“Evelyn, I couldn’t have done this without you,” he takes a step in my direction. Standing close, so close. The heat from his body on a cold day is a strange, but welcome sensation.
I can’t help myself. I throw my arms around his neck, rocketing my body into his. There’s a long pause and my heart’s pounding as my mind’s on the precipice of horror.
Don’t fucking reject me. Don’t do it. My heart can’t take it, I silently plead. My eyes are squeezed so tightly shut that my forehead aches.
But then his arms close around me, and for one short second I feel at peace. Calm. Like the world’s not spiraling uncontrollably. Like I won’t explode any second. Like Seamus is here, mine.
Like maybe he finally sees me. Like maybe everything might finally be okay.
Long seconds pass, the emotional response beginning to slide toward something else, a dangerous edge of desire. It’s not like Seamus’ body is doing a great job hiding his reaction to our proximity.
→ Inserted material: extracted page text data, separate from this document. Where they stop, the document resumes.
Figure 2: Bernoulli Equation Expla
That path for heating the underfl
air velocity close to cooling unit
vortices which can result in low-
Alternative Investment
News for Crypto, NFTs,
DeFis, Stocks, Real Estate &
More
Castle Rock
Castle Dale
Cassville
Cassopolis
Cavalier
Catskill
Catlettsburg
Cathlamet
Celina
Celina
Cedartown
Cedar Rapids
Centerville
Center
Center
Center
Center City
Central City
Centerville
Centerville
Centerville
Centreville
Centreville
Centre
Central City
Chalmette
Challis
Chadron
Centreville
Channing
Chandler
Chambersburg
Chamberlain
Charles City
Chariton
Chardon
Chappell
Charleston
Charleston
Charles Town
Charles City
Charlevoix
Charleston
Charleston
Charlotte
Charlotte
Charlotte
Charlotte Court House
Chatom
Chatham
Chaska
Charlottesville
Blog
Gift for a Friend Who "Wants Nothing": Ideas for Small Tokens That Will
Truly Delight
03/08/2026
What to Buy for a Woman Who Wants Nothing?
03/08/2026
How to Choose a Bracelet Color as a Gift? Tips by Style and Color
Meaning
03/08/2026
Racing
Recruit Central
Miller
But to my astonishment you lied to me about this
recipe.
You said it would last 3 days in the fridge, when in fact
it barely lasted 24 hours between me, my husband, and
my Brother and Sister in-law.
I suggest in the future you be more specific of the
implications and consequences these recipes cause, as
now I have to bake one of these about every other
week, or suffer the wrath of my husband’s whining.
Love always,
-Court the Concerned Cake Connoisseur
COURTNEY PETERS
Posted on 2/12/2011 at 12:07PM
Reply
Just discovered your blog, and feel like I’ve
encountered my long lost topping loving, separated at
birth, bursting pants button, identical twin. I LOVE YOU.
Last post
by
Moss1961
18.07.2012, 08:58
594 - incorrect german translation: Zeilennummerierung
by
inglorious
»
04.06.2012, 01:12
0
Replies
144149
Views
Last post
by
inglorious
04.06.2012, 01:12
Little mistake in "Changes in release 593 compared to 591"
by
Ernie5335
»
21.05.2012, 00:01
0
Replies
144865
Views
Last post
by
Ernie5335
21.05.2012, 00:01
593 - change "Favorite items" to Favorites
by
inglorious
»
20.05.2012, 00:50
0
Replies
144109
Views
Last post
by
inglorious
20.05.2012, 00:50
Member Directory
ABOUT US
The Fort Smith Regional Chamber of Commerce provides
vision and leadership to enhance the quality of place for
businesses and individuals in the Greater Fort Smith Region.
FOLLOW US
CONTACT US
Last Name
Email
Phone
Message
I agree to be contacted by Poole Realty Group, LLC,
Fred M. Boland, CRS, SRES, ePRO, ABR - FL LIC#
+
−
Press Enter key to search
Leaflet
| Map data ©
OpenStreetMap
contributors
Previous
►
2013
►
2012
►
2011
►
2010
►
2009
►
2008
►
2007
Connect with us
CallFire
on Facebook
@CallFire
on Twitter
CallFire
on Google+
Instinctively, I push against him just a little and feel his whole body go rock hard.
Impossibly gentle, he puts me down. Steps back, clears his throat, looks at me, looks away. It takes a minute, but the cool and polished Seamus that’s been his default more and more lately slides into place.
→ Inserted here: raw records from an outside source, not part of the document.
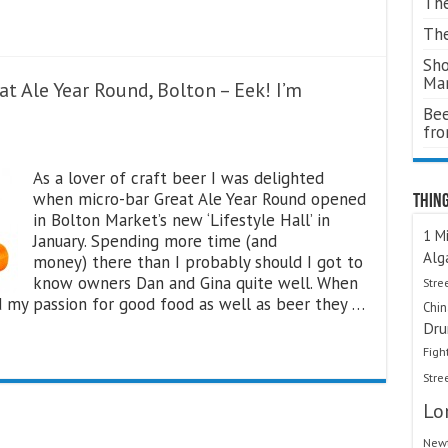
The
The
Sho
Ma
t Ale Year Round, Bolton – Eek! I’m
Bee
fr
As a lover of craft beer I was delighted
when micro-bar Great Ale Year Round opened
Thing
in Bolton Market’s new ‘Lifestyle Hall’ in
1 Mi
January. Spending more time (and
Alg
money) there than I probably should I got to
know owners Dan and Gina quite well. When
Stre
d my passion for good food as well as beer they …
Chi
Dru
Figh
Stre
Lo
Newt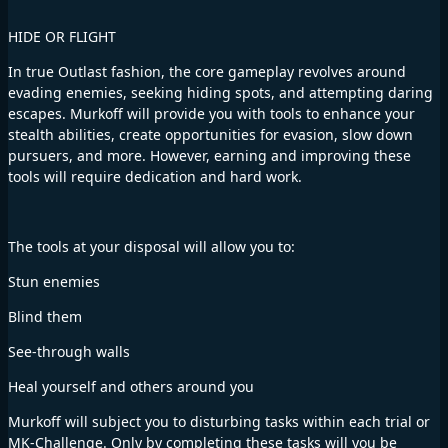
HIDE OR FLIGHT
In true Outlast fashion, the core gameplay revolves around
evading enemies, seeking hiding spots, and attempting daring
escapes. Murkoff will provide you with tools to enhance your
stealth abilities, create opportunities for evasion, slow down
pursuers, and more. However, earning and improving these
tools will require dedication and hard work.
The tools at your disposal will allow you to:
Stun enemies
Blind them
See-through walls
Heal yourself and others around you
Murkoff will subject you to disturbing tasks within each trial or
MK-Challenge. Only by completing these tasks will you be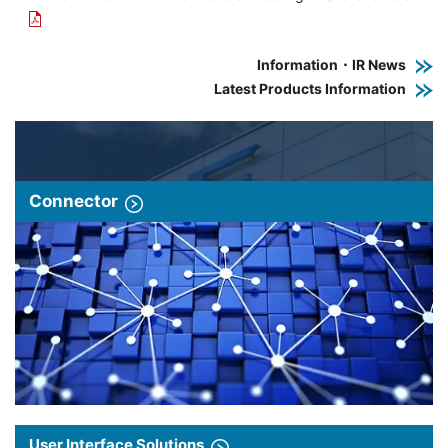
Information・IR News
Latest Products Information
Connector
User Interface Solutions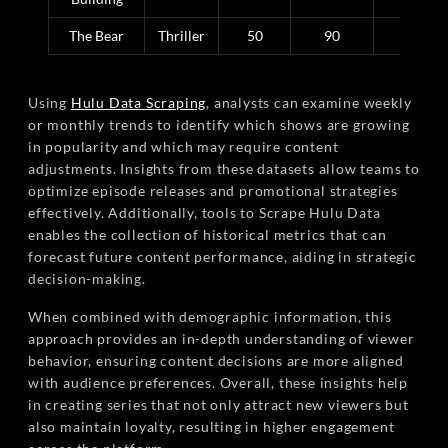
The Bear
Thriller
50
90
9.5
Using
Hulu Data Scraping
, analysts can examine weekly
or monthly trends to identify which shows are growing
in popularity and which may require content
adjustments. Insights from these datasets allow teams to
optimize episode releases and promotional strategies
effectively. Additionally, tools to Scrape Hulu Data
enables the collection of historical metrics that can
forecast future content performance, aiding in strategic
decision-making.
When combined with demographic information, this
approach provides an in-depth understanding of viewer
behavior, ensuring content decisions are more aligned
with audience preferences. Overall, these insights help
in creating series that not only attract new viewers but
also maintain loyalty, resulting in higher engagement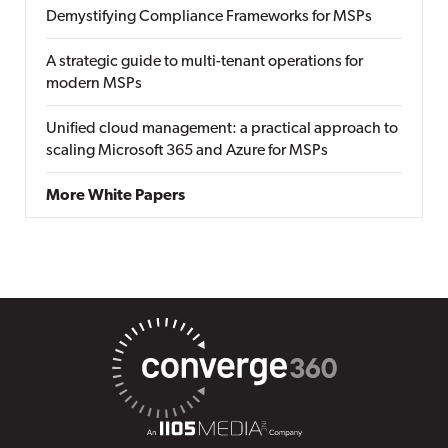
Demystifying Compliance Frameworks for MSPs
A strategic guide to multi-tenant operations for
modern MSPs
Unified cloud management: a practical approach to
scaling Microsoft 365 and Azure for MSPs
More White Papers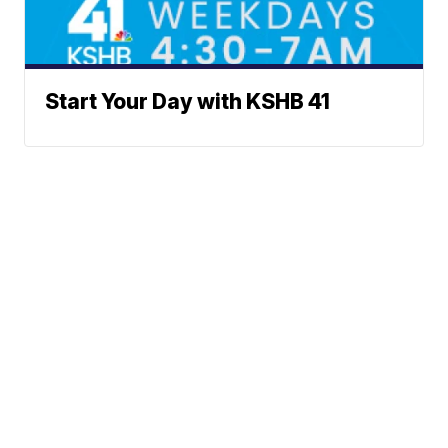
Start Your Day with KSHB 41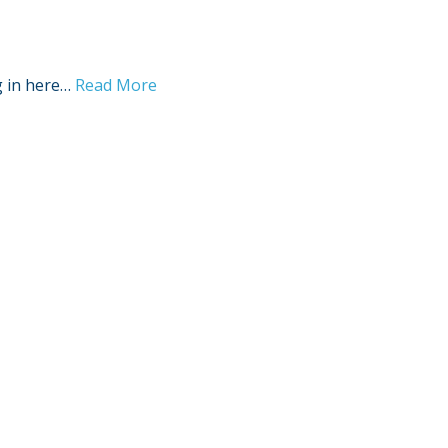
g in here…
Read More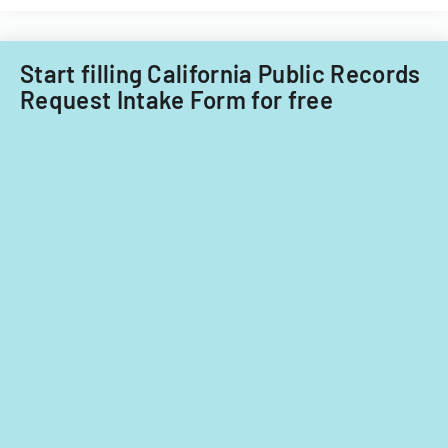
Start filling California Public Records
Request Intake Form for free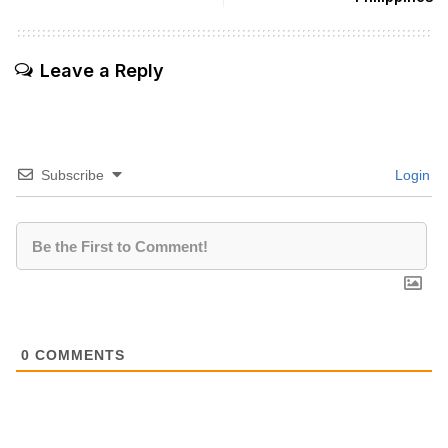
Leave a Reply
Subscribe
Login
0
COMMENTS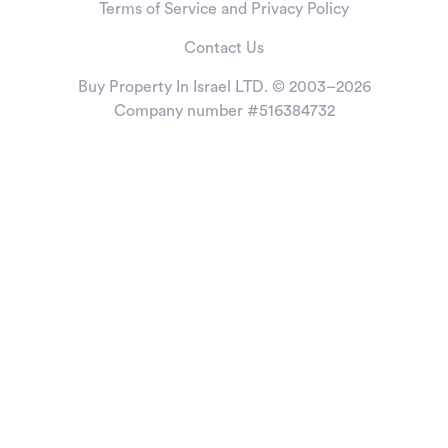
Terms of Service and Privacy Policy
Contact Us
Buy Property In Israel LTD. © 2003–2026
Company number #516384732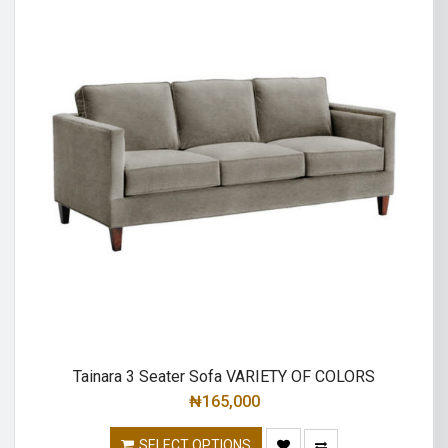
Tainara 3 Seater Sofa VARIETY OF COLORS
₦
165,000
SELECT OPTIONS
“Evelyn, there’s something I want to talk to you about.”
Hope, joy, anticipation, fear. It slams into me so hard I can hardly breathe. The past, the present, the future all seem to meld together, leading to and streaming from this moment.
“About your plans, Evelyn,” his jams a hand into his hair. It’s just a little too long, and he can’t stop it from cascading down over those eyes. Intense blue orbs bore into mine.
The moment’s already slipping away. Fury and an aching I don’t want to name war for dominance.
“Today’s about your future, Seamus,” I try for diplomatic, clawing to keep the magic of that embrace here, even as I watch it rolling out on the tide.
“Damn it, Evelyn. This is important.”
It is important. But it’s not a fucking piece of paper, a pedigree, a golden path to fame and riches. Seamus sees a path into his future. A chain of actions and reactions that are all measured out, all lined up, and lead to some amazing place that only he can see.
You can fucking see it when he’s thinking about it and know with every fiber of your being that he’s going to get there. No question.
Even when you have no fucking clue where you’re headed. Or what you want. Or if you even have a shot at anything, no matter how hard you fight.
“Listen, I talked to my dad,” he says, moving forward again with that fucking ‘I’m going to plan my way out of this’ look on his face. “I know academics aren’t your things, but your art skills are beyond compare. My father’s willing to pay for you to go to community college; of course, we’ll pay him back, but all you need is a year of good grades and then you can transfer…”
I cut him off. “What, Seamus? You think they’re going to let some gutter rat that that barely finished high school into fucking Harvard?”
Frustration lines mar his handsome face and it makes my heart hurt that he’s dragged us back here. Fucking again.
“It doesn’t have to be Harvard, Evi,” his voice is detached, eminently reasonable as he weighs a thousand variables and it makes me hate him. I want to scream. I’m not a number, not a domino, not a pawn. “I’ve been looking into art schools and honestly, portfolios matter more than grades….”
And that’s when it hits me. As much as Seamus likes me or whatever this is, he’s strategizing to make me fit. Shoving me into some box that fits with his plans and keeps me on his level.
The worst part? He’s probably fucking right. But I don’t want Murphy Doyle’s fucking charity and I don’t want Seamus figuring out a way to make me respectable enough that he doesn’t need to leave me behind.
Fuck that. Fuck him.
“I’m not doing this again, Seamus,” I channel every ounce of fury I can muster into those words. Blinking my eyes rapidly, I curse the wind. It’s the wind stinging my eyes and not fucking tears.
“Evelyn, I don’t get it. Don’t you want to get out of here, move on…” He shrugs, like he’s at a loss for what to say.
That chasm, that break, that tear – it’s just widening second by second and I can’t suppress the anger that rips its way from my core.
“Of course I want fucking out,” I scream. It’s all hitting me. The winter nights with no fuel when I was so cold I thought I’d never get warm again. Being so hungry that I ate an entire bag of dollar store potato chips because I didn’t know when I’d get a decent meal. The fury I felt when people around us t knew, that knew how bad it was, shrugged and went about their lives when the smallest kindness would have made a fucking difference.
When the entire world thought I was trash and nobody fucking cared if I lived or died. Nobody except Seamus, that is. But even he thought that I needed a little reshaping apparently.
“But I’m getting out on my own terms, Seamus. I’m doing this my way.” Maybe he can just hear me out and maybe he’ll understand.